Beautiful Code : Pity he didn't ask here...

J

John Carter

Just got the O'Reilly announcement of the book "Beautiful
Code"... here is the sample chapter by Tim Bray on Ruby!

http://www.oreilly.com/catalog/9780596510046/chapter/ch04.pdf

Pity he didn't run his examples by this forum first, I'm sure we could
have made them more beautiful..

Well, maybe for the 2nd edition, heres my bash at cleaning it up...

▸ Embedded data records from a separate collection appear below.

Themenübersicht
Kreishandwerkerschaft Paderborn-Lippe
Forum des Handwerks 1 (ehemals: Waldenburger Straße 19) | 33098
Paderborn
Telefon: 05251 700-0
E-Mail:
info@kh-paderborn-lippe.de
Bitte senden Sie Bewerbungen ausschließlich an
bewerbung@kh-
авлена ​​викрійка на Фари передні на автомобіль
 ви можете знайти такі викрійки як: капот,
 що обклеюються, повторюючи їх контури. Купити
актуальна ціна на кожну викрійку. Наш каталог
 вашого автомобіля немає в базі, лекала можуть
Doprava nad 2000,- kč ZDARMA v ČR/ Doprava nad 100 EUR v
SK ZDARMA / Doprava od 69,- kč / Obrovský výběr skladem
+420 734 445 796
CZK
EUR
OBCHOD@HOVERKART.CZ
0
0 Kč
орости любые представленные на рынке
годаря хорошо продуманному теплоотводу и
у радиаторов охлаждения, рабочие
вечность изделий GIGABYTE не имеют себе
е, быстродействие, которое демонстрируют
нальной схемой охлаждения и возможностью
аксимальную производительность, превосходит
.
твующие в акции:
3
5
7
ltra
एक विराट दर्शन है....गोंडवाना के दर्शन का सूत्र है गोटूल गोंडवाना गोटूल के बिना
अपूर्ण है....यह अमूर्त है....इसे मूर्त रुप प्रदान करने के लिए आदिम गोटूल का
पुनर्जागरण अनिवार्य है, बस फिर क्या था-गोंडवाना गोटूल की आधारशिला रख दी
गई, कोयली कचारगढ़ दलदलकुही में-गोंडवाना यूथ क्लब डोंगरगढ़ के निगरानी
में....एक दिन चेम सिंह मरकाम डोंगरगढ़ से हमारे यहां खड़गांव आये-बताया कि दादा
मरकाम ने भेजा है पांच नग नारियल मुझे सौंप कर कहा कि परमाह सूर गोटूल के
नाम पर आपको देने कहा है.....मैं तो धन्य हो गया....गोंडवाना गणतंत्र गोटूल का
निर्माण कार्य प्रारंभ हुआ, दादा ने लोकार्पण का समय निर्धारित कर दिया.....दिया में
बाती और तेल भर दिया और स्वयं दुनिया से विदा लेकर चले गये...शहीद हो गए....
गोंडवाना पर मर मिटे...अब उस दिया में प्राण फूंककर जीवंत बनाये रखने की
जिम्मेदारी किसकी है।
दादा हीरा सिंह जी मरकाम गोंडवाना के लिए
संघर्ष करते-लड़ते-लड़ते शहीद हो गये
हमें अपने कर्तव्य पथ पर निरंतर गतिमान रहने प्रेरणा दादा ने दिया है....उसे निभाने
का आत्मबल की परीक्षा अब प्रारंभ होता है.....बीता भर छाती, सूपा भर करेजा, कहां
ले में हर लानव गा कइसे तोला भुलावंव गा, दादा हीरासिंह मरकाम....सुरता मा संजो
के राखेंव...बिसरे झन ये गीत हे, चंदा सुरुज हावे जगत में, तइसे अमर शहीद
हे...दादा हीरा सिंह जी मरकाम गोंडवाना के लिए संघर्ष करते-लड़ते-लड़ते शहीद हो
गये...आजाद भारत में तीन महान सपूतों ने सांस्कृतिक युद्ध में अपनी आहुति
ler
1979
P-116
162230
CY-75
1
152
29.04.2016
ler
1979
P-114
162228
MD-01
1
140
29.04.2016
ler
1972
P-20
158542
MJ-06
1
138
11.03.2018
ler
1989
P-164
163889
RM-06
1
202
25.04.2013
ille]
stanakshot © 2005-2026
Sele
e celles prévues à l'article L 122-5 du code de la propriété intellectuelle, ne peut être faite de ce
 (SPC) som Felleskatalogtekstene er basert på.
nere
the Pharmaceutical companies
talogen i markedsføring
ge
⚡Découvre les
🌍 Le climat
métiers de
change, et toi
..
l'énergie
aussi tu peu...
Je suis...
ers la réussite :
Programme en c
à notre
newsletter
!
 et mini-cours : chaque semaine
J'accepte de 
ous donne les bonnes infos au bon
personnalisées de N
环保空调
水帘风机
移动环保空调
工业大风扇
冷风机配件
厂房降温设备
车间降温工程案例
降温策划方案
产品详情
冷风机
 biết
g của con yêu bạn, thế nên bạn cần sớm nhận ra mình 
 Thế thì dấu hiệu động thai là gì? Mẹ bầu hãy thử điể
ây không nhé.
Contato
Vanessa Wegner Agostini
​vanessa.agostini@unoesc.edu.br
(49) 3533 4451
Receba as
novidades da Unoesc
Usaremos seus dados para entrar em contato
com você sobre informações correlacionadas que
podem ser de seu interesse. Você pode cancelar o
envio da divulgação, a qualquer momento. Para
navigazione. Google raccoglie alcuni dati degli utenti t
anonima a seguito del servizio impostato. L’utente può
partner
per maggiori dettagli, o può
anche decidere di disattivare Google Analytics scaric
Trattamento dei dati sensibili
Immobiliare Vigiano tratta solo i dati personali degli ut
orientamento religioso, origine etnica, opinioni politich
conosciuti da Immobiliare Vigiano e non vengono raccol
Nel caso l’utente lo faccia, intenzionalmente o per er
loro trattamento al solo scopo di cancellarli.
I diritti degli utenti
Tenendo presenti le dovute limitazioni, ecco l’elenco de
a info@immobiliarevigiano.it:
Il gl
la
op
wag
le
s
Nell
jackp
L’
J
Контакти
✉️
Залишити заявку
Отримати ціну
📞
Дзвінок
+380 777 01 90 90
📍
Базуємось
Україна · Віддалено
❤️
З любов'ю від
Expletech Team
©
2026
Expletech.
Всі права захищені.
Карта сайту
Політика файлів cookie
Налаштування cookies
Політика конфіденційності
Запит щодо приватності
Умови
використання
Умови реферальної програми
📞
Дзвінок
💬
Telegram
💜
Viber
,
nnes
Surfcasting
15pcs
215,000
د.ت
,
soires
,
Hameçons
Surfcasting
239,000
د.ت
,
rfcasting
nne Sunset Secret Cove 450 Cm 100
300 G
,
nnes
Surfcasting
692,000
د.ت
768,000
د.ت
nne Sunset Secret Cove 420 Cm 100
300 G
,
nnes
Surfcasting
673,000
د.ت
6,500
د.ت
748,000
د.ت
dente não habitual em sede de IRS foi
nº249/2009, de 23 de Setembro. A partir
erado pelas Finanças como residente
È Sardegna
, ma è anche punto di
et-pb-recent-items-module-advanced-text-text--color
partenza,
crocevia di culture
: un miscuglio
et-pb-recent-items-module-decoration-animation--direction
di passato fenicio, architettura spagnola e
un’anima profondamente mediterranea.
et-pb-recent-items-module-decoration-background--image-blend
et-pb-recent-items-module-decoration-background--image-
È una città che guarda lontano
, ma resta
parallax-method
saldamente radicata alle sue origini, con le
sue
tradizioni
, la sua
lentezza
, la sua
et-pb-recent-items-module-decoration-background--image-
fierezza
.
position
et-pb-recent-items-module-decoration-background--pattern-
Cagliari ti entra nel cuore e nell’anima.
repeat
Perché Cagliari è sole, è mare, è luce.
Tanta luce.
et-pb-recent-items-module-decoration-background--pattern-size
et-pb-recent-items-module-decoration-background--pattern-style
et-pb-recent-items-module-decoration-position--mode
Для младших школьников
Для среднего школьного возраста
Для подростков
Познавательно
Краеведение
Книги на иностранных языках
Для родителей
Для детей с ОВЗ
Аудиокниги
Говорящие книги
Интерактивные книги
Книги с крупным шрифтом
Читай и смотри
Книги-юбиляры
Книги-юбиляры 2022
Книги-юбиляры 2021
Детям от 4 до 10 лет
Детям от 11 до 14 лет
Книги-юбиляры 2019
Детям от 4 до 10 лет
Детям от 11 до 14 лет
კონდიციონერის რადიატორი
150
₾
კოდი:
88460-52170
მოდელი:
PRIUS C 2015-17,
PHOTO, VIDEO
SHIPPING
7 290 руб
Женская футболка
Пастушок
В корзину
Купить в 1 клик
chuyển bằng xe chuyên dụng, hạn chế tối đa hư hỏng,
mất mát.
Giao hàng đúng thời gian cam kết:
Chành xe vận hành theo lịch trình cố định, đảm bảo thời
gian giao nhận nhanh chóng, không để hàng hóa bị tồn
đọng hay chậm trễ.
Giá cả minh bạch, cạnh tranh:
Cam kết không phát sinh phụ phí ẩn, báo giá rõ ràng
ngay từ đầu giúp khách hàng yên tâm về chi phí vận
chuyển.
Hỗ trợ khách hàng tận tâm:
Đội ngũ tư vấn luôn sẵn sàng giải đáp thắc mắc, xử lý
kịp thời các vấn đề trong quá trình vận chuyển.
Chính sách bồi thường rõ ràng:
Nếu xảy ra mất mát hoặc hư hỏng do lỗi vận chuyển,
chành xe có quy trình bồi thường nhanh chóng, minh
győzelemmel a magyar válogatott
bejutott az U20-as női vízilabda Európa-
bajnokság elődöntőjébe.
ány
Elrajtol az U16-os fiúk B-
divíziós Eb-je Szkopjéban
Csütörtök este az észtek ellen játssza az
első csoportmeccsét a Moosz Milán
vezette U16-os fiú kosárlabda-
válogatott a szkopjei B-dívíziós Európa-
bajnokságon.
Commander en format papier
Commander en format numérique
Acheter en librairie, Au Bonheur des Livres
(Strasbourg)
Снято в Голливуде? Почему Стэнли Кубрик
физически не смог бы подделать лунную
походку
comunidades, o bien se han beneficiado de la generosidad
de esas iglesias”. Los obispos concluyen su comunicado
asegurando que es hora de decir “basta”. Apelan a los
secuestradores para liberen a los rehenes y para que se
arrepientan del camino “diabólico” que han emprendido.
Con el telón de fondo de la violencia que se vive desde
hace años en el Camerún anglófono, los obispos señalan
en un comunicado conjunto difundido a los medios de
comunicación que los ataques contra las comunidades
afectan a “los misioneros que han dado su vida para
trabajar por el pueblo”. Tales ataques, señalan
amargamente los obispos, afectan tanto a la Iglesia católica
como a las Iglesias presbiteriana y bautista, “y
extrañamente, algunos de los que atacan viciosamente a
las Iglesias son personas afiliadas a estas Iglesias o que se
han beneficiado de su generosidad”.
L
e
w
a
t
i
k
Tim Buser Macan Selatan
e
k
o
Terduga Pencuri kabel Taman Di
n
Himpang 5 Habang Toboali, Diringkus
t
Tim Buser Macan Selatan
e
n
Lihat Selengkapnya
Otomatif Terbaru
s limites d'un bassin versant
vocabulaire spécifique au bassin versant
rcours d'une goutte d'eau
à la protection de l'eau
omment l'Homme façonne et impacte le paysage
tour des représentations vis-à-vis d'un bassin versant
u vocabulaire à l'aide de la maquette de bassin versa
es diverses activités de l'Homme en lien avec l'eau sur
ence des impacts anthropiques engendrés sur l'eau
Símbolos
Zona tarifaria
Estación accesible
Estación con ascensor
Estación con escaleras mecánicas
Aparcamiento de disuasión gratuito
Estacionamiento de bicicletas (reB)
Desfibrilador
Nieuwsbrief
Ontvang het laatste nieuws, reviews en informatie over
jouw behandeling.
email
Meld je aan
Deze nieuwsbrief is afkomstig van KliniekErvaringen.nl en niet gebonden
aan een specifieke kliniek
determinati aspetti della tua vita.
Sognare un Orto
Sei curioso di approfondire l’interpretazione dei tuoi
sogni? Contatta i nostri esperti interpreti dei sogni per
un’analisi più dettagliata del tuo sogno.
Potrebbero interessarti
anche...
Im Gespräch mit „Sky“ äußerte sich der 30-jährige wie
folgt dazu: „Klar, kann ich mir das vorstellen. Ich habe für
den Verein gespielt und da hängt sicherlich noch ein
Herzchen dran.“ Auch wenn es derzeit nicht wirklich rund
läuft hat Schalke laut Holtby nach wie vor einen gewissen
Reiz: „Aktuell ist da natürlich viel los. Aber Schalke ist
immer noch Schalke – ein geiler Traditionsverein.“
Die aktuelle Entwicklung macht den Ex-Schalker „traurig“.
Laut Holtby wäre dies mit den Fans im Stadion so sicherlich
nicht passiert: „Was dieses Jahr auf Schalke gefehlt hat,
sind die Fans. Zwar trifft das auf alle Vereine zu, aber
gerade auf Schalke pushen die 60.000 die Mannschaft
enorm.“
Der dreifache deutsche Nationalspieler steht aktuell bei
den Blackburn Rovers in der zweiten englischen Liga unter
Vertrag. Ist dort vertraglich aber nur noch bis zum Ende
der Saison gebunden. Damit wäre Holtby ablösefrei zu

For example scanning a log file.....

EXAMPLE 4-2 . Printing article names
1 ARGF.each_line do |line|
2 if line =~ %r{GET /ongoing/When/\d\d\dx/(\d\d\d\d/\d\d/\d\d/[^ .]+) }
3 puts $1
4 end
5 end

Since most Linux distro's roll the log files to a reasonable size I would have just gone with...

ARGF.read.scan( %r{GET /ongoing/When/\d\d\dx/(\d\d\d\d/\d\d/\d\d/[^ .]+) }) do |match|
puts $1
end

In Example 4.3 he has...
1 counts = {}
2 counts.default = 0

Personally I prefer...
counts = Hash.new(0)
or
counts = Hash.new{|hash,key| hash[key]=0}
buts that's personal preference I guess.

In example 4.4 he rightly identifies line 10 as a little ugly and bemoans the lack of sort_by_value in hash.
10 keys_by_count = counts.keys.sort { |a, b| counts <=> counts[a] }
it seems he doesn't know about..

count.keys.sort_by{|key| count[key]}

Of course he could have done...

class Hash
def sort_keys_by_value
keys.sort_by{|key| fetch(key)}
end
end


Example 4.5 looks like a poster child for the Hash.new block approach...
4 @hash = {}
 
J

James Edward Gray II

Well, maybe for the 2nd edition, heres my bash at cleaning it up...

For example scanning a log file.....

EXAMPLE 4-2 . Printing article names
1 ARGF.each_line do |line|
2 if line =~ %r{GET /ongoing/When/\d\d\dx/(\d\d\d\d/\d\d/\d\d/
[^ .]+) }
3 puts $1
4 end
5 end

Since most Linux distro's roll the log files to a reasonable size I
would have just gone with...

ARGF.read.scan( %r{GET /ongoing/When/\d\d\dx/(\d\d\d\d/\d\d/\d\d/
[^ .]+) }) do |match|
puts $1
end

Hmm, I don't think we should slurp when we don't need too. There's
no reason to be wasteful.

I really liked the rest of your fixes though.

James Edward Gray II
 
R

Ryan Davis

ARGF.read.scan( %r{GET /ongoing/When/\d\d\dx/(\d\d\d\d/\d\d/\d\d/
[^ .]+) }) do |match|
puts $1
end

Hmm, I don't think we should slurp when we don't need too. There's
no reason to be wasteful.

Actually there is plenty of reason to be wasteful:

1) We can.
2) It leads to code that reads like the above.
3) We can!
4) It is only a short hop to:

puts ARGF.read.scan( %r%GET /ongoing/When/\d\d\dx/(\d\d\d\d/\d\d/
\d\d/[^ .]+) %).join("\n")

5) We can!!
6) It is our moral obligation to use our oft-idle and underused
computers to their fullest.

There was a 7th... but I forgot what it was.
 
M

Martin DeMello

Since most Linux distro's roll the log files to a reasonable size I would have just gone with...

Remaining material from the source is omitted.